A IO thread and a worker thread walk into a bar: a microbenchmark story

A competitor recently published a microbenchmark comparing the performance of their stack to Quarkus. The Quarkus team feels this microbenchmark shouldn’t be taken at face value because it wasn’t making a like-to-like comparison leading to incorrect conclusions. Both of the two frameworks under comparison support reactive processing. Reactive processing enables running the business logic directly on the IO thread, which ultimately performs better in microbenchmark focusing on response time and concurrency. The microbenchmark should have been written so that both frameworks (or neither framework) obtain this benefit. Anyway, this turns out to be a very interesting topic and good information for Quarkus users, so read on.

tl; dr;

Quarkus has great performance for both imperative and reactive workloads. It’s because Quarkus is itself based on Eclipse Vert.x, a mature top performing reactive framework, in such a way that allows you to layer, mix and match the IO paradigm that best fits your use-case.

If you have a REST scenario well suited to run purely on the IO thread, add a Vert.x Reactive Route using Quarkus Reactive Routes and your app will get better performance than using Quarkus RESTEasy.

We ran this low-work REST + validation competitor-written microbenchmark which features no blocking operation, just returning static data. When using Quarkus Reactive Routes to run Quarkus purely on the IO thread, we observed 2.6x times the requests/sec and 30% less memory usage (RSS) than running with Quarkus RESTEasy (which mixes IO thread and worker thread). But that’s on a microbenchmark purpose built to this specific scenario (more on that later).

throughput

More interesting read

The microbenchmark itself is uninteresting, but it is a good demonstrator of a phenomenon that can happen in reactive stacks. Let’s use it as a vehicle to learn more about Quarkus and its reactive engine.

Imperative and Reactive: the elevator pitch

This blog post does not explain the fundamental differences between the imperative execution model and the reactive execution model. However, to understand why we see so much difference in the mentioned microbenchmark, we need some notions.

In general, Java web applications use imperative programming combined with blocking IO operations. This is incredibly popular because it is easier to reason about the code. Things get executed sequentially. To make sure one request is not affected by another, they are run on different threads. When your workload needs to interact with a database or another remote service, it relies on blocking IO. The thread is blocked waiting for the answer. Other requests running on different threads are not slowed down significantly. But this means one thread for every concurrent request, which limits the overall concurrency.

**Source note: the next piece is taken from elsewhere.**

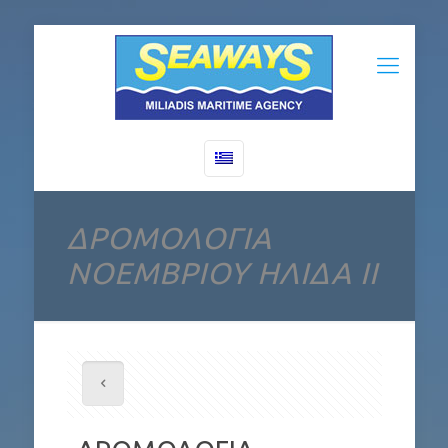
ΔΡΟΜΟΛΟΓΙΑ
ΝΟΕΜΒΡΙΟΥ ΗΛΙΔΑ ΙΙ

On the other side, the reactive execution model embraces asynchronous development models and non blocking IOs. With this model, multiple requests can be handled by the same thread. When the processing of a request cannot make progress anymore (because it requests a remote service, or interacts with a database), it uses non blocking IO. This releases the thread immediately, which can then be used to serve another request. When the result of the IO operation is available, the processing of the request is restored and continues its execution. This model enables the usage of the IO thread to handle multiple requests. There are two significant benefits. First, the response time is smaller because it does not have to jump to another thread. Second, it reduces memory consumption as it decreases the usage of threads. The reactive model uses the hardware resources more efficiently, but…​ there is a significant drawback. If the processing of a request starts to block, this gets real bad. No other request can be handled. To avoid this, you need to learn how to write non blocking code, how to structure asynchronous processing, and how to use non blocking IOs. It’s a paradigm shift.

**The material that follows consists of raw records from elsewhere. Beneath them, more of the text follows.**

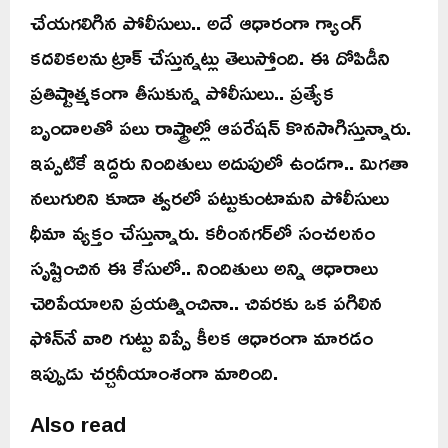
చేయగలిగిన పోలీసులు.. అదే ఆధారంగా గ్యాంగ్
కదలికలను ట్రాక్ చేస్తున్నట్లు తెలుస్తోంది. ఈ దోపిడీని
ప్రతిష్టాత్మకంగా తీసుకున్న పోలీసులు.. ప్రత్యేక
బృందాలతో పలు రాష్ట్రాల్లో ఆపరేషన్ కొనసాగిస్తున్నారు.
ఇప్పటికే ఇద్దరు నిందితులు అదుపులో ఉండగా.. మిగతా
నలుగురిని కూడా త్వరలో పట్టుకుంటామని పోలీసులు
ధీమా వ్యక్తం చేస్తున్నారు. కరీంనగర్‌లో సంచలనం
సృష్టించిన ఈ కేసులో.. నిందితులు అన్ని ఆధారాలు
చెరిపేయాలని ప్రయత్నించినా.. చివరకు ఒక పగిలిన
ఫోన్‌నే వారి గుట్టు విప్పే కీలక ఆధారంగా మారడం
ఇప్పుడు చర్చనీయాంశంగా మారింది.
Also read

In Quarkus, we want to make the shift as easy as possible. However, we have observed that the majority of user applications are written using the imperative model. That is why, when the user application uses JAX-RS, Quarkus defaults to execute the (imperative) workload to a worker thread.

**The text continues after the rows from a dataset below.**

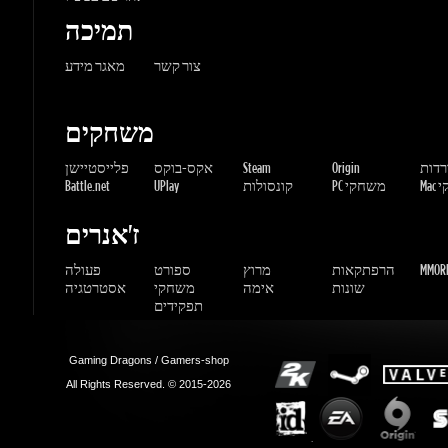
משחקים
ורדות
Origin
Steam
אקס-בוקס
פלייסטיישן
שחקי
PC משחקי
קונסולות
UPlay
Battle.net
ז'אנרים
MMORP
הרפתקאות
מרוץ
ספורט
פעולה
שונות
אימה
משחקי
אסטרטגיה
תפקידים
Gaming Dragons / Gamers-shop
All Rights Reserved. © 2015-2026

Hello world microbenchmark: IO thread or worker thread?

Back to the competitor’s microbenchmark, we have a REST endpoint doing some trivial processing and some equally trivial validation. Pretty much no meaningful business work. This is the Hello World of REST for all intents and purposes.

When you run the microbenchmark with Quarkus RESTEasy, the request is handled by the reactive engine on the IO thread but then the processing work is handed over to a second thread from the worker thread pool. That’s called dispatch. When your microbenchmark does as little as Hello World, then the dispatch overhead is proportionally big. The dispatch overhead is not visible in most (real life) applications but is very visible in artificial constructs like microbenchmarks.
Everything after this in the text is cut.